_Assignment_
In the entries that follow, find each line with the word "demonstration" and copy it.

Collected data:
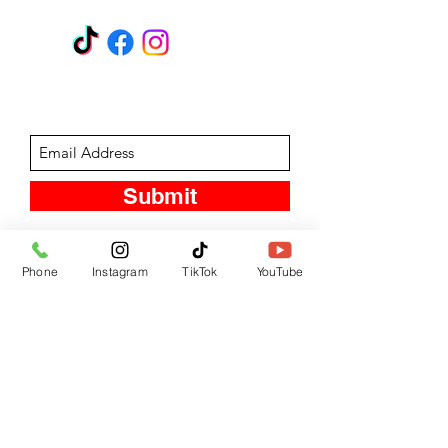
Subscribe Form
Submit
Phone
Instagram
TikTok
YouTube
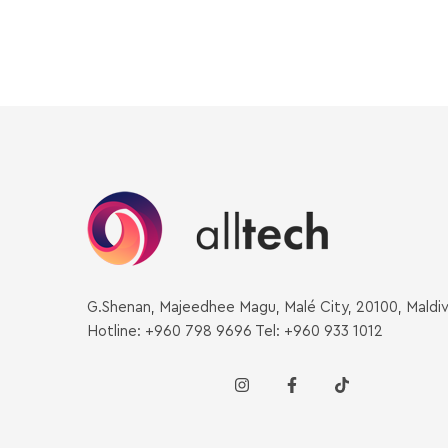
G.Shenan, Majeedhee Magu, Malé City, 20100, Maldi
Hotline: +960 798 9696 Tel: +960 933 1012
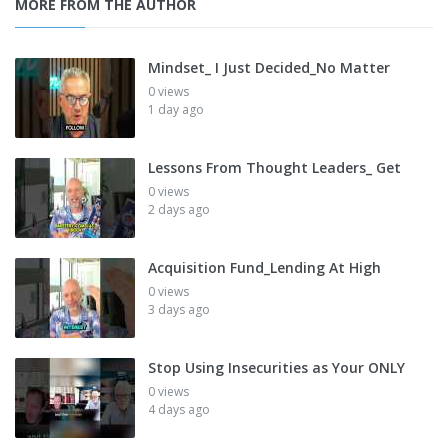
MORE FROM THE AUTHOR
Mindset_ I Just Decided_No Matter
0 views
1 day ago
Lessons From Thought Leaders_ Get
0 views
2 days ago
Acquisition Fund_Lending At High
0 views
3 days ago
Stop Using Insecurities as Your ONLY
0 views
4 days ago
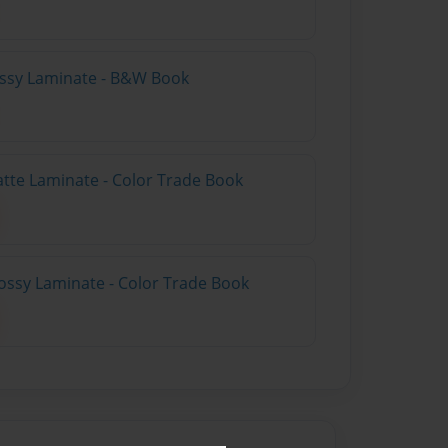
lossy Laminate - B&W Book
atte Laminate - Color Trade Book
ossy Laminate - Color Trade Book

...

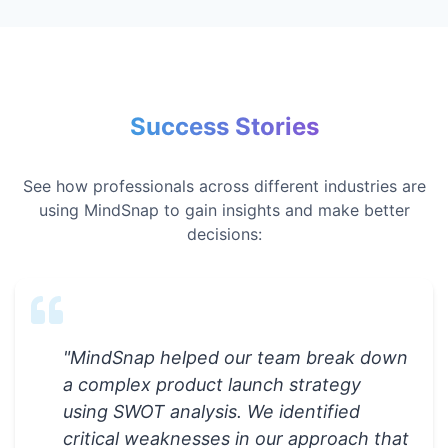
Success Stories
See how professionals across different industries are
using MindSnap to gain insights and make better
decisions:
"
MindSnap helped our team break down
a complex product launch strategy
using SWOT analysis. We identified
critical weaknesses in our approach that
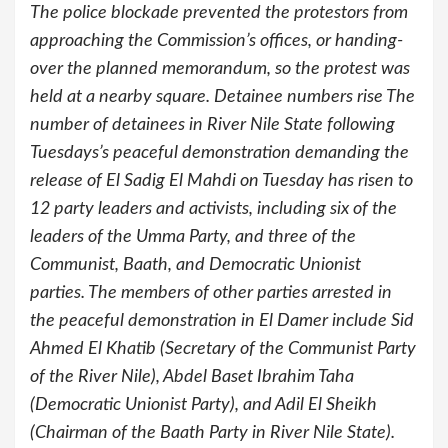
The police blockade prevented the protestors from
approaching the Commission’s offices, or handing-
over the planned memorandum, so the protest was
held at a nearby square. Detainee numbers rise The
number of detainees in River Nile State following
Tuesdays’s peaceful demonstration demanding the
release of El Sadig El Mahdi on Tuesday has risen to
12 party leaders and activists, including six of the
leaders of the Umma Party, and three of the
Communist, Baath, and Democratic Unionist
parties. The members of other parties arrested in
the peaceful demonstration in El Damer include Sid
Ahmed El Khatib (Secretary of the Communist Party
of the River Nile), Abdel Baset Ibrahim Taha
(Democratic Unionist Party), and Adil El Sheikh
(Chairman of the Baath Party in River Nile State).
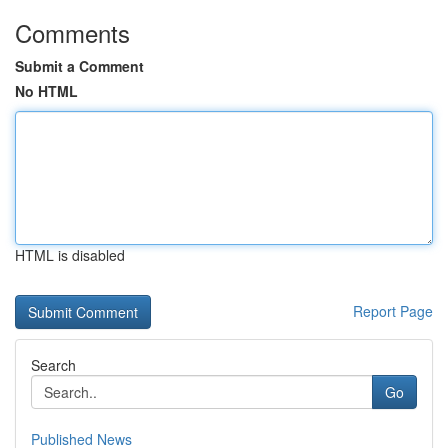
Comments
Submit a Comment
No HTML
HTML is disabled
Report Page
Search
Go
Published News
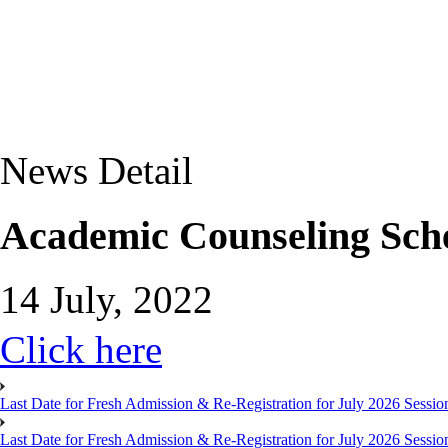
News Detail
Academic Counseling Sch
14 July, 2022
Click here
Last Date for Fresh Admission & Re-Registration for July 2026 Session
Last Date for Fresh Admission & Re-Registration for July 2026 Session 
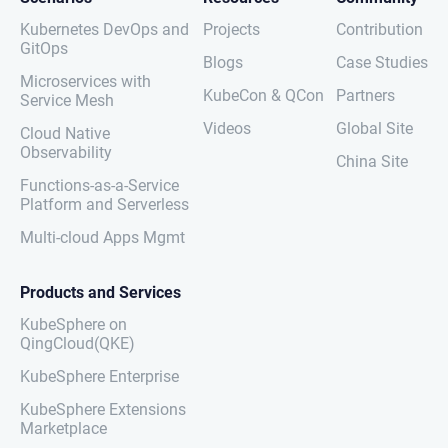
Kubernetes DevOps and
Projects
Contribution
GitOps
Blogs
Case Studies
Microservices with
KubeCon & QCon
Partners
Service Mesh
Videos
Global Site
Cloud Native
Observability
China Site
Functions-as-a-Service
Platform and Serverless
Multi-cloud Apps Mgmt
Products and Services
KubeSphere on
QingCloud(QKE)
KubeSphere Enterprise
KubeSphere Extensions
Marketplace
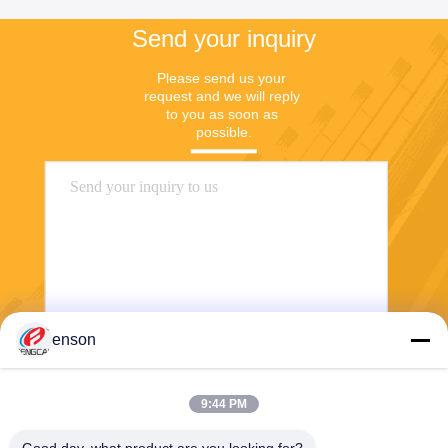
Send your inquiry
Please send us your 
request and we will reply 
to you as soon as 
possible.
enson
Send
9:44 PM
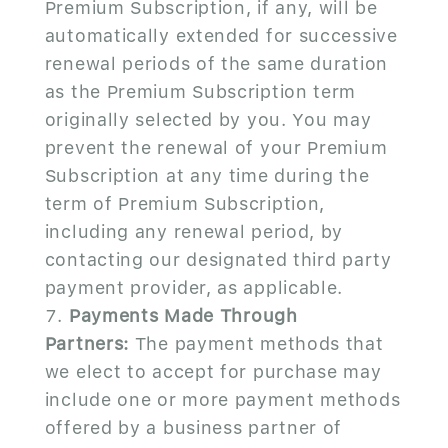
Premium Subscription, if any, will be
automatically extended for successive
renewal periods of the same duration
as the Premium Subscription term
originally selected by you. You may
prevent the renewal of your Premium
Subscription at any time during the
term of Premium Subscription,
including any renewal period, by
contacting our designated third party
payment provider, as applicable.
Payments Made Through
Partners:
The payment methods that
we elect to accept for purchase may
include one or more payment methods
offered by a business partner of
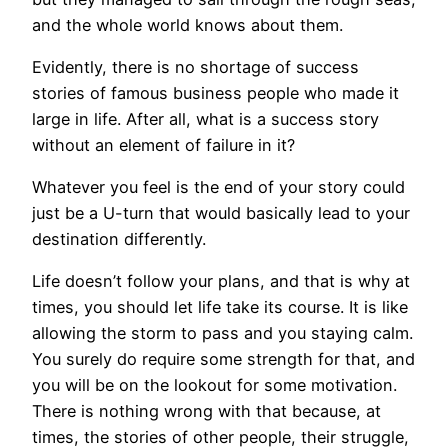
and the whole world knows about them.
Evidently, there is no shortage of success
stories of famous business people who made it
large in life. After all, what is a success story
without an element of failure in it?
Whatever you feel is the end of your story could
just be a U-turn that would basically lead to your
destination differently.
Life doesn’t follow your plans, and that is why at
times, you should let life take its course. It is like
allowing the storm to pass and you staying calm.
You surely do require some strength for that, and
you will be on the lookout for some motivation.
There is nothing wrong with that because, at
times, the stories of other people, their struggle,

_Finished exercise_
Tuesdays’s peaceful demonstration demanding the
the peaceful demonstration in El Damer include Sid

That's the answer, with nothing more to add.